# Churn Prediction

## Problem Statement

There is a telecom company that offers phone and internet services. There is a problem: some of our customers are churning. We would like to build a model that can identify the customers that are likely to churn. We have collected a dataset about our customers: what type of services they use, how much they paid, and how long they stayed with us. We also know who canceled their contracts and stopped using our services (churned). 

## What's in this section

In this notebook, we are going to select our final model. We will make predictions on test data and report evaluation metrics on the same.

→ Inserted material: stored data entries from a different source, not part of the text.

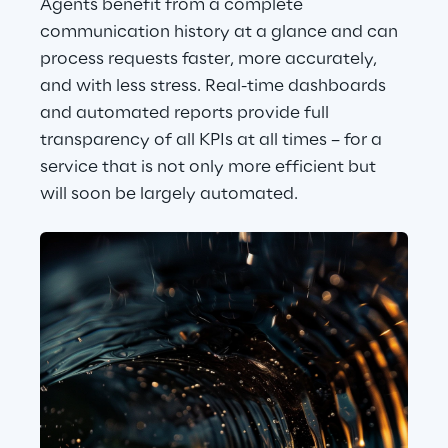
Agents benefit from a complete 
communication history at a glance and can 
process requests faster, more accurately, 
and with less stress. Real-time dashboards 
and automated reports provide full 
transparency of all KPIs at all times – for a 
service that is not only more efficient but 
will soon be largely automated.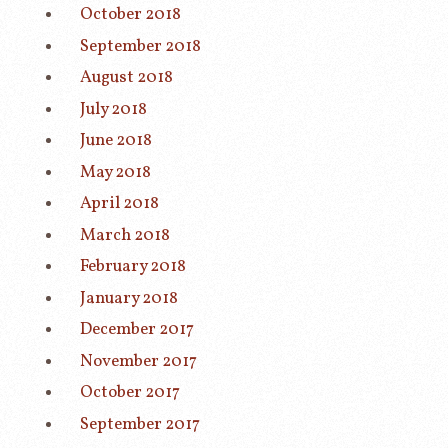
October 2018
September 2018
August 2018
July 2018
June 2018
May 2018
April 2018
March 2018
February 2018
January 2018
December 2017
November 2017
October 2017
September 2017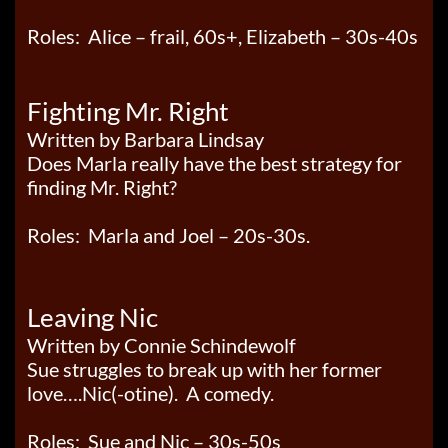
Roles: Alice – frail, 60s+, Elizabeth – 30s-40s
Fighting Mr. Right
Written by Barbara Lindsay
Does Marla really have the best strategy for
finding Mr. Right?
Roles: Marla and Joel – 20s-30s.
Leaving Nic
Written by Connie Schindewolf
Sue struggles to break up with her former
love….Nic(-otine). A comedy.
Roles: Sue and Nic – 30s-50s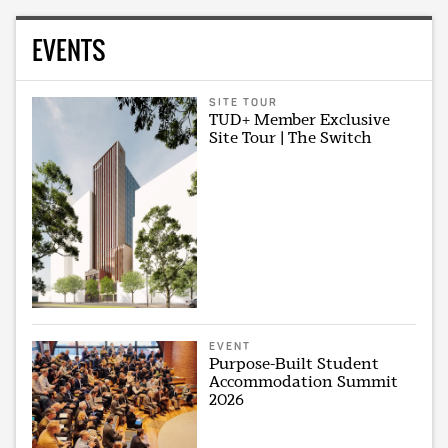
EVENTS
SITE TOUR
TUD+ Member Exclusive
Site Tour | The Switch
EVENT
Purpose-Built Student
Accommodation Summit
2026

We are then going to save the model `Pickle`. We are then going to create a web service that uses the model to make predictions. We are then going to use `Docker` to package our web service. Then  we can run it on the host machine — laptop (regardless of the OS) or any public cloud provider.

## Imports

In [1]:
# usual imports 
import numpy as np
import pandas as pd
import warnings
warnings.simplefilter(action='ignore', category=FutureWarning)

import seaborn as sns
from matplotlib import pyplot as plt
%matplotlib inline
# plt.style.use('seaborn')

from sklearn.metrics import confusion_matrix

from sklearn.model_selection import cross_val_predict, cross_val_score
from sklearn.metrics import precision_recall_curve
from sklearn.metrics import precision_score, recall_score
from collections import defaultdict
from sklearn.metrics import auc
from sklearn.metrics import roc_curve
from sklearn.metrics import roc_auc_score
from sklearn.metrics import classification_report
# from sklearn.metrics import plot_confusion_matrix
from sklearn.metrics import confusion_matrix

from sklearn.tree import DecisionTreeClassifier
from sklearn.tree import export_graphviz
from sklearn import tree
from graphviz import Source
from IPython.display import SVG,display

from sklearn.neighbors import KNeighborsClassifier
from sklearn.linear_model import LogisticRegression
from sklearn.naive_bayes import GaussianNB
from sklearn.svm import SVC
from sklearn.ensemble import RandomForestClassifier
from sklearn.tree import DecisionTreeClassifier
from sklearn.ensemble import BaggingClassifier
from sklearn import datasets
from sklearn.multiclass import OneVsRestClassifier
from sklearn.svm import SVC
from sklearn.discriminant_analysis import LinearDiscriminantAnalysis

from sklearn.preprocessing import StandardScaler
from sklearn.feature_extraction import DictVectorizer
from sklearn.model_selection import KFold

from sklearn.metrics import fbeta_score, make_scorer
from sklearn.metrics import f1_score
from sklearn.metrics import accuracy_score

from sklearn.dummy import DummyClassifier

from sklearn.feature_selection import RFE

# helper functions
from churn_prediction_utils import *

In [2]:
%store -r df_train_full_explore
%store -r df_train_full
%store -r df_train
%store -r df_val
%store -r df_test

%store -r y_train_full
%store -r y_train
%store -r y_val
%store -r y_test

%store -r categorical_features
%store -r numerical_features

%store -r X_train_full_scaled
%store -r dv_full_scaled
%store -r standard_scalar_full_data
%store -r feature_names

%store -r X_train_full_scaled
%store -r X_train_full_not_scaled
%store -r X_train_scaled
%store -r X_train_not_scaled
%store -r X_val_scaled
%store -r X_val_not_scaled
%store -r X_test_scaled
%store -r X_test_not_scaled

%store -r evaluation_metrics
%store -r f_scorer

%store -r phase_one_model_to_evaluation_metrics_df
%store -r model_to_mean_evaluation_metrics_with_smote_df
%store -r baseline_performance_metrics_df
%store -r model_to_evaluation_metrics_with_feature_selection_df
%store -r phase_one_metrics_collector_map
%store -r model_to_evaluation_metrics_with_smote_map

## Final model selection
We will go with logistic regression model with L1 regularization and C value equal to 0.1 as it has highest f1.5 value of 0.688061 on training data.

## Prediction on test set

In [4]:
sm = SMOTE(random_state= 7)
X_train_full_scaled_oversampled, y_train_full_oversampled = sm.fit_sample(X_train_full_scaled, y_train_full)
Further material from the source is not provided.